#### TASK BRIEF:
Return the lines below that carry the word "condition".

#### Records from a data source:
• • •

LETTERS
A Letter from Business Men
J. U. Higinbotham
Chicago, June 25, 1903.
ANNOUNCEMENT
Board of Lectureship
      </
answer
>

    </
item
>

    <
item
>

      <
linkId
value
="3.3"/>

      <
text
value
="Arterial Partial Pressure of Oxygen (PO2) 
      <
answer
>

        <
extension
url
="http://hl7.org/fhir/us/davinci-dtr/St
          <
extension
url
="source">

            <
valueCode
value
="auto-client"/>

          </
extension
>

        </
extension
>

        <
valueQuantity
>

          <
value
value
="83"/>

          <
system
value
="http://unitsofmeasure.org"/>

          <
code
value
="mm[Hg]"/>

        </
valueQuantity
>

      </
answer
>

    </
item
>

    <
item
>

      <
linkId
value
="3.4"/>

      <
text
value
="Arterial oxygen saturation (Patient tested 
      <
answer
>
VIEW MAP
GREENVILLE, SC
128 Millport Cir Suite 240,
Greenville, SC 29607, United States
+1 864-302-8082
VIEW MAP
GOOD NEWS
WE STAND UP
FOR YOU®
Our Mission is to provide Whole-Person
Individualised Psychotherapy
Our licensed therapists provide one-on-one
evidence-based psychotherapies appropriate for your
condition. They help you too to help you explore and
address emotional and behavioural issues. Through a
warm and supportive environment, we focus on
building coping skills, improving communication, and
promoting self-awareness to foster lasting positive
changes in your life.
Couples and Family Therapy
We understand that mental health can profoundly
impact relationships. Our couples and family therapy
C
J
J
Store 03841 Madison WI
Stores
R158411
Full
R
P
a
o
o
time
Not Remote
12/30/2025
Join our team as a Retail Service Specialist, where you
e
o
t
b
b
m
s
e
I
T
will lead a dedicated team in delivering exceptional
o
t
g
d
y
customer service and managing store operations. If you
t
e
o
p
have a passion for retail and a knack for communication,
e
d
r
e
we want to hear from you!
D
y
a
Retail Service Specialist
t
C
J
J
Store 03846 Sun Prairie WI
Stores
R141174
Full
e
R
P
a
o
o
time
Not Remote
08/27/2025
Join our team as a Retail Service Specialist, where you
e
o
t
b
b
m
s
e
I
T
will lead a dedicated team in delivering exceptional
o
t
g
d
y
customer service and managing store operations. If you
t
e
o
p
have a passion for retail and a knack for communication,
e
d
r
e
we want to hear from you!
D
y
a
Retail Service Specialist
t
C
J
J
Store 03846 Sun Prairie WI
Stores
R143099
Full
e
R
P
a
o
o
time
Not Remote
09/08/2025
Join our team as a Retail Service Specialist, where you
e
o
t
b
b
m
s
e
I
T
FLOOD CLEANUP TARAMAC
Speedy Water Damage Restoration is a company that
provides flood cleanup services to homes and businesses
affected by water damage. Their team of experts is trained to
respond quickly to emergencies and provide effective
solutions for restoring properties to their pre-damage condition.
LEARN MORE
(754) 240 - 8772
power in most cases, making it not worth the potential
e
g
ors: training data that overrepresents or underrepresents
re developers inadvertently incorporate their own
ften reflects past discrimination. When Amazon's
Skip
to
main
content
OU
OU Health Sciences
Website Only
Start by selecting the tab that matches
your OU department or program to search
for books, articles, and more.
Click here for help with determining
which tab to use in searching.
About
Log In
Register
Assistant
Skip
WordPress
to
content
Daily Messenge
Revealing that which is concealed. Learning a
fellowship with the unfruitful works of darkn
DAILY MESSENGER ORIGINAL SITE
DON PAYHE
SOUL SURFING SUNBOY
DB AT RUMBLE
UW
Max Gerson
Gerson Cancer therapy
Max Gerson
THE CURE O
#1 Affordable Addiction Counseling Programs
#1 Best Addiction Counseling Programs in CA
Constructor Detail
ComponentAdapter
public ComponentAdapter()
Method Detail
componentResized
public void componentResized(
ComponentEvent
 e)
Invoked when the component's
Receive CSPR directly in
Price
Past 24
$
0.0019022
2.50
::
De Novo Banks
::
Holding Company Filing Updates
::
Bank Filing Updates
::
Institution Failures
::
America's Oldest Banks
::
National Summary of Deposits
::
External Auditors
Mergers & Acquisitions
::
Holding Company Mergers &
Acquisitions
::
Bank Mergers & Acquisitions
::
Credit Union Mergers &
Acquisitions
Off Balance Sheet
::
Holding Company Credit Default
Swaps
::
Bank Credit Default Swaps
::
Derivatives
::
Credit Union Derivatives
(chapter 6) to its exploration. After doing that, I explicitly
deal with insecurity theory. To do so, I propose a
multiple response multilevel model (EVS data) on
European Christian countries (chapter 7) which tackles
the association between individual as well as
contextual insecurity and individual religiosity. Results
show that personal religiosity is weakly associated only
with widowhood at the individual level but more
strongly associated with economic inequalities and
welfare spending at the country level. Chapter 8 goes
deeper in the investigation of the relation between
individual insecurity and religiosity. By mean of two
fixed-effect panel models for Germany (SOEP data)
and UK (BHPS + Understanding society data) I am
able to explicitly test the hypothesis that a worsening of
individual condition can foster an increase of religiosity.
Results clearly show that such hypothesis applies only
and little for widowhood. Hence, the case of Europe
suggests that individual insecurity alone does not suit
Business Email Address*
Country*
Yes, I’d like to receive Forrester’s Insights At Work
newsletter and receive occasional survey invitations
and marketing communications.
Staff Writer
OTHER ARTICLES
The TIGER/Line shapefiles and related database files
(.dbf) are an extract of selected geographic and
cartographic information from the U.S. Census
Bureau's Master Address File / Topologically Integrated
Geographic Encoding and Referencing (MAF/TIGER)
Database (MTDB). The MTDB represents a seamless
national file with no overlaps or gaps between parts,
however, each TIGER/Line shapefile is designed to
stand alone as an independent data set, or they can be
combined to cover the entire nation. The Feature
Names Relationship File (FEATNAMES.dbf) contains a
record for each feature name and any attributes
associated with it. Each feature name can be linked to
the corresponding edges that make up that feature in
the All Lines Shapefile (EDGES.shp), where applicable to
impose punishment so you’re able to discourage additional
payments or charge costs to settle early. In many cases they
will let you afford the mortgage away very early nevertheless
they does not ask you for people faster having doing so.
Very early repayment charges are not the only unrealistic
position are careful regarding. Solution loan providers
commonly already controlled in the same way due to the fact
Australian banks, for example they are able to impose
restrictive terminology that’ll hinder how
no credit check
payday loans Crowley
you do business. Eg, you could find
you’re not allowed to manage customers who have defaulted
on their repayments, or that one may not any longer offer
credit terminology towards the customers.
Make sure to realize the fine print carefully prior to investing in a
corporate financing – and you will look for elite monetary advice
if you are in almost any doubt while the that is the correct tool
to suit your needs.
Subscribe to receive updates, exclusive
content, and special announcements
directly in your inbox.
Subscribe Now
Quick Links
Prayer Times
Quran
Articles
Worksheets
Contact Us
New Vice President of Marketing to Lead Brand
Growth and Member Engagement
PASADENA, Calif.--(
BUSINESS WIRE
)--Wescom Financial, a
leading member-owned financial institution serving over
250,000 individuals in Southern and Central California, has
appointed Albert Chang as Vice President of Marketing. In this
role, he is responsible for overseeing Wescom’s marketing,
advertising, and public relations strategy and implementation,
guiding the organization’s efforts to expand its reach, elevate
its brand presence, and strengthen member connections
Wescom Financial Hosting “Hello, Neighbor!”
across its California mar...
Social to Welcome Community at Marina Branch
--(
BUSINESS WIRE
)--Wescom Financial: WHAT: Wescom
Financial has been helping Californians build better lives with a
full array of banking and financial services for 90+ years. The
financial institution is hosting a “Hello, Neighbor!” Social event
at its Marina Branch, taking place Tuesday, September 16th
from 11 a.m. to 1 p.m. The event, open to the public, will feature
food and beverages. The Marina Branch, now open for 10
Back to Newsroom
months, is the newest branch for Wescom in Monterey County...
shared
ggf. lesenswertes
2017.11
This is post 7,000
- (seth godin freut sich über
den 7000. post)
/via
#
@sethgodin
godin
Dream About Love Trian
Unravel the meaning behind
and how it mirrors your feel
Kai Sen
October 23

• • •

#### ANSWER TO THIS EXERCISE:
condition. They help you too to help you explore and
solutions for restoring properties to their pre-damage condition.
individual condition can foster an increase of religiosity.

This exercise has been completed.